The byline omission evidently was an innocent mistake, but particularly embarrassing for the newspaper under the circumstances of the massive staff reduction that sent more than 60 employees packing in a hurry.

Wood said he received a call Monday from newsroom veteran David Nitkin, recently promoted to the new job of “head of Maryland news” – a title shared with Dave Alexander, who had been the online deputy editor. He said Nitkin was calling from vacation, “horribly upset” at the mistake.

“He thought it was just a glitch,” Wood said. “Maybe it was, maybe it wasn’t. But he was just terrific to call.”

Looking back on his not-quite three years at The Sun, Wood said, “I got a good ride, a chance to travel a lot. The Sun got a lot of good stuff from me and I got a good ride from them. I was fortunate to be able to accept that kind of opportunity.”

And now he’s moved on, to a job at politicsdaily.com that Wood calls “a terrific honor and responsibility.”

“I was very lucky to get a job like that,” he said. “There’s a lot of reporters out there who I wish were working, because we need them.”

More grief to come

Crunch day at The Baltimore Sun is Wednesday – the deadline for eligible layoff victims to claim rights under the union contract to “bump” back into job classifications they formerly held, which will determine whether some of the least senior surviving newsroom employees lose their jobs.

Several reporters have volunteered for severance -- notable among them education writer Sara Neufeld, who decided to leave in order to save a colleague’s job.

Since Neufeld’s gesture, I hear at least two others have requested layoffs – Rona Marech and Rona Kobell.

The Sun might well have been the only U.S. newspaper with two reporters named Rona.

Now it’s apparently going to be Ronaless.

Kobell, a longtime friend who has a young daughter and just completed a journalism fellowship at the University of Michigan, posted her farewell at her Baltimore Sun blog and it is well worth reading at http://weblogs.baltimoresun.com/news/local/bay_environment/blog.
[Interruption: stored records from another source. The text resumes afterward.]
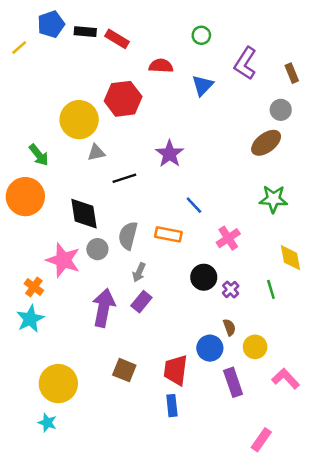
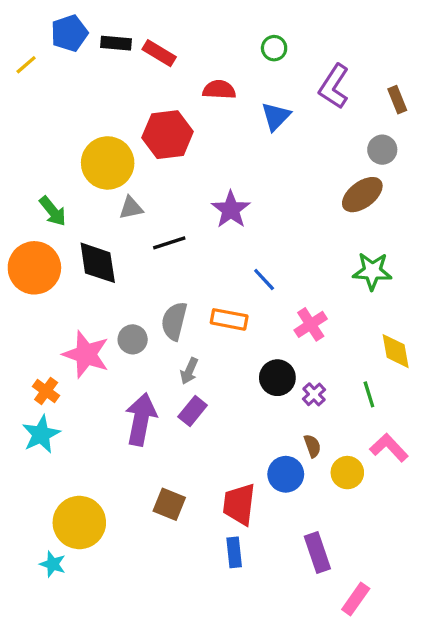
black diamond: (84, 214) -> (98, 263), moved
pink L-shape: (286, 379) -> (389, 448), moved
purple rectangle: (233, 382) -> (317, 552), moved
cyan star: (47, 423) -> (53, 564), moved

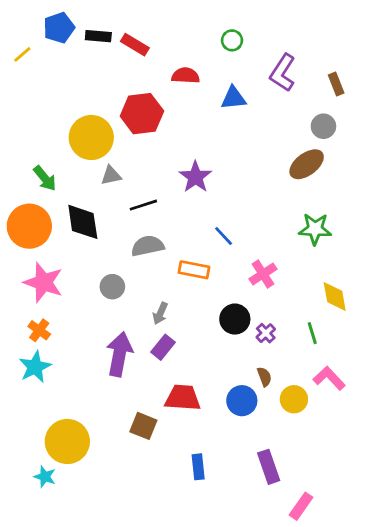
blue triangle: (276, 116) -> (233, 98), turned 40
gray semicircle: (174, 321) -> (148, 246), moved, turned 64
pink star: (86, 354) -> (43, 282), moved
red trapezoid: (239, 504) -> (183, 398), moved, turned 87

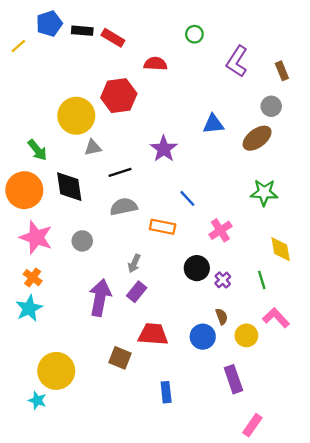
blue triangle: (233, 98) -> (213, 124), moved
gray circle: (112, 287) -> (82, 241), moved
purple rectangle: (269, 467) -> (233, 379), moved

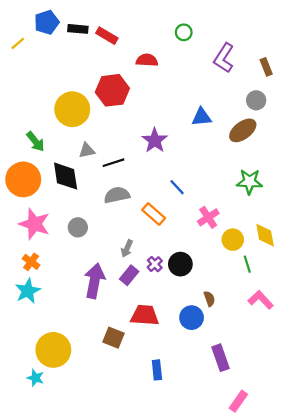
gray triangle: (93, 148) -> (87, 150), moved
orange rectangle: (163, 227) -> (154, 214), turned 30
black circle: (197, 268) -> (180, 264), moved
purple cross: (223, 280) -> (155, 264), moved
yellow circle: (246, 335) -> (233, 240), moved

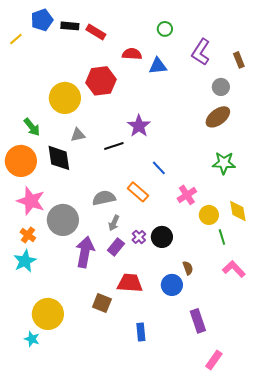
gray circle: (256, 100) -> (221, 87), moved
blue triangle: (202, 117) -> (158, 66), moved
black line: (114, 163) -> (114, 146), moved
gray semicircle: (117, 195) -> (104, 198), moved
gray circle: (78, 227) -> (63, 220), moved, size x1.8

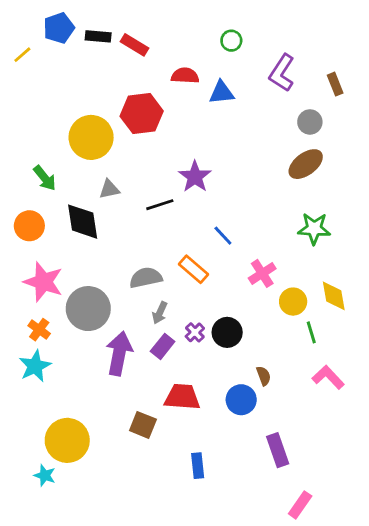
orange circle: (21, 161) -> (29, 226), size x0.7

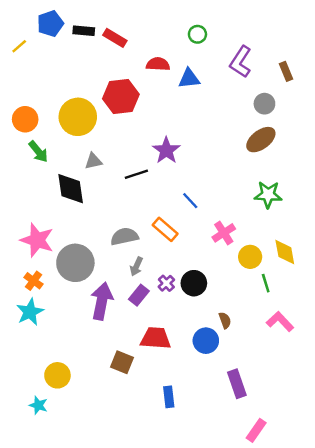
orange circle: (29, 226) -> (25, 119), moved
yellow circle: (67, 440) -> (57, 375), size x0.7

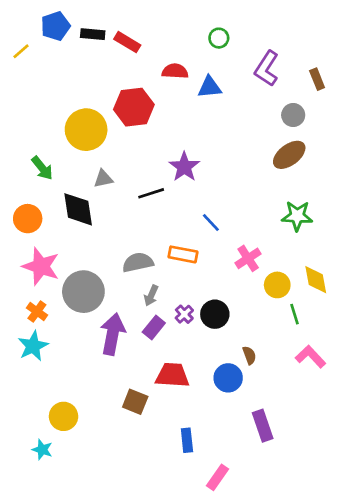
orange circle: (25, 119) -> (28, 219), moved
orange rectangle: (165, 229) -> (183, 254), turned -30
pink rectangle: (256, 430) -> (217, 477), moved

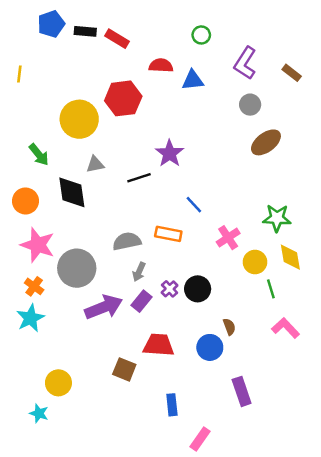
yellow line: (21, 51) -> (19, 74), moved, turned -42
brown rectangle: (317, 79) -> (292, 73), turned -30
gray circle: (293, 115) -> (250, 105), moved
green star: (297, 216) -> (277, 218), moved
purple arrow: (113, 334) -> (104, 307), turned 57

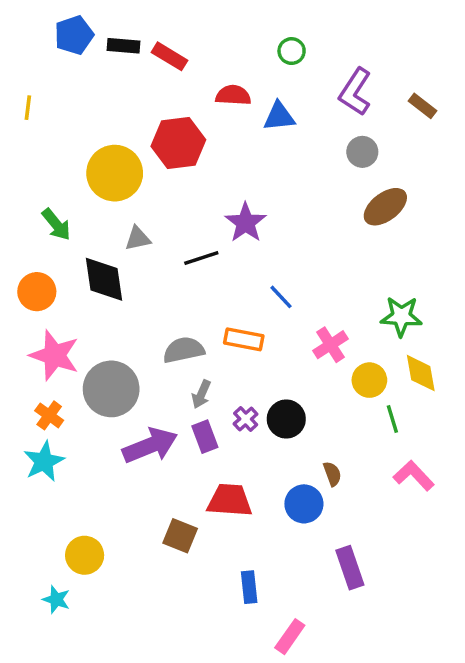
purple rectangle: (141, 301) -> (205, 437), turned -60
Sadly, it seems obvious this won’t be the last farewell at the newspaper.

Another Memorial Day tale

Bonnie and I took a cruise Saturday aboard the S.S. John W. Brown, the last World War II Liberty Ship in operation -- thanks to its restoration by the Baltimore-based nonprofit Project Liberty Ship. We joined more than 400 paying passengers for the six-hour jaunt on the Patapsco River and Chesapeake Bay, including one old soldier who last sailed on the Brown on his journey to the war zone in 1943.